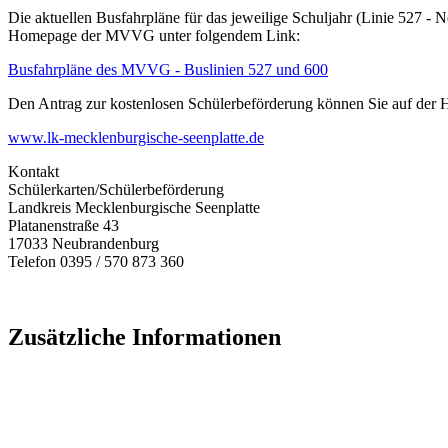
Die aktuellen Busfahrpläne für das jeweilige Schuljahr (Linie 527 
Homepage der MVVG unter folgendem Link:
Busfahrpläne des MVVG - Buslinien 527 und 600
Den Antrag zur kostenlosen Schülerbeförderung können Sie auf der 
www.lk-mecklenburgische-seenplatte.de
Kontakt
Schülerkarten/Schülerbeförderung
Landkreis Mecklenburgische Seenplatte
Platanenstraße 43
17033 Neubrandenburg
Telefon 0395 / 570 873 360
Zusätzliche Informationen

++++++++++

◆ Your task
Return the complete material exactly as it appears, without images.

◆ Answer space
Die aktuellen Busfahrpläne für das jeweilige Schuljahr (Linie 527 
Homepage der MVVG unter folgendem Link:
Busfahrpläne des MVVG - Buslinien 527 und 600
Den Antrag zur kostenlosen Schülerbeförderung können Sie auf der 
www.lk-mecklenburgische-seenplatte.de
Kontakt
Schülerkarten/Schülerbeförderung
Landkreis Mecklenburgische Seenplatte
Platanenstraße 43
17033 Neubrandenburg
Telefon 0395 / 570 873 360
Zusätzliche Informationen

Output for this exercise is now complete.